» **Task to complete**
The lines to copy are those holding the string "sono" in the entries below.

» **Data records**
++++++++++

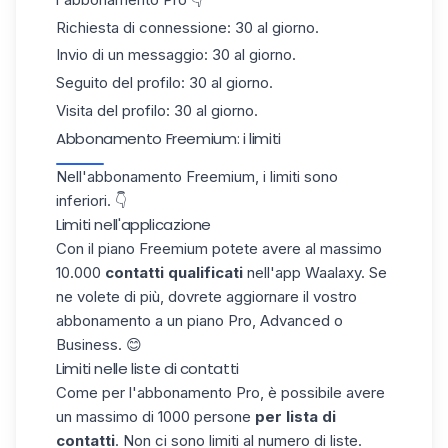
Richiesta di connessione: 30 al giorno.
Invio di un messaggio: 30 al giorno.
Seguito del profilo: 30 al giorno.
Visita del profilo: 30 al giorno.
Abbonamento Freemium: i limiti
Nell'abbonamento Freemium, i limiti sono
inferiori. 👇
Limiti nell'applicazione
Con il piano Freemium potete avere al massimo
10.000
contatti qualificati
nell'app
Waalaxy
. Se
ne volete di più, dovrete aggiornare il vostro
abbonamento a un piano Pro, Advanced o
Business. 😊
Limiti nelle liste di contatti
Come per l'abbonamento Pro, è possibile avere
un massimo di 1000 persone
per lista di
contatti
. Non ci sono limiti al numero di liste.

++++++++++

» **Exercise result**
Nell'abbonamento Freemium, i limiti sono
. Non ci sono limiti al numero di liste.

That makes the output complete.